**WORK REQUIRED**.
Look through the records and copy every line in which "Mese" appears.

[Data items]
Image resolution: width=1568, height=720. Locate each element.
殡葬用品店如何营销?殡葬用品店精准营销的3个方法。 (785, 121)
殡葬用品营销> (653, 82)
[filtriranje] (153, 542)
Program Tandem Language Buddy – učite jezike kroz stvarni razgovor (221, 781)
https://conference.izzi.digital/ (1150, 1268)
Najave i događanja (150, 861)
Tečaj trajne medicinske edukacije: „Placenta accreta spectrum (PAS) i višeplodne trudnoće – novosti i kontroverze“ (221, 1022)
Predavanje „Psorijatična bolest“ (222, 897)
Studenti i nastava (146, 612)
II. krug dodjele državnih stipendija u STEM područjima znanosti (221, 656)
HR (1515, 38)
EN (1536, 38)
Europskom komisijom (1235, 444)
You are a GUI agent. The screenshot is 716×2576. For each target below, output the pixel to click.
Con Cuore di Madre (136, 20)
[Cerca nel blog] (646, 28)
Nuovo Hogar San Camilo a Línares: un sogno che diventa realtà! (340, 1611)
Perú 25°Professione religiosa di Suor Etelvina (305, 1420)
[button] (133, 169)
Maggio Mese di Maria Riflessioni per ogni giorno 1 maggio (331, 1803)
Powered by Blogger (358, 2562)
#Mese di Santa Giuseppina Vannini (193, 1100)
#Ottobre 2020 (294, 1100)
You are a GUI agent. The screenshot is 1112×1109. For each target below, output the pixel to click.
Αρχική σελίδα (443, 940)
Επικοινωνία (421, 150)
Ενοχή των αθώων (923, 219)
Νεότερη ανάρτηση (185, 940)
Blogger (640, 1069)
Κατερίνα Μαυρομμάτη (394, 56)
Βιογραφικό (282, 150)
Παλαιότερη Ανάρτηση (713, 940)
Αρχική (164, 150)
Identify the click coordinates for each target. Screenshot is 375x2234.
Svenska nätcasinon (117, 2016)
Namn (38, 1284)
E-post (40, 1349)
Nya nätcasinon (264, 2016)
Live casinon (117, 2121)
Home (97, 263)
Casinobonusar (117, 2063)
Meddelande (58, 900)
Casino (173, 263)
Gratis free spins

**RESPONSE BOX**.
Maggio Mese di Maria Riflessioni per ogni giorno 1 maggio (331, 1803)
#Mese di Santa Giuseppina Vannini (193, 1100)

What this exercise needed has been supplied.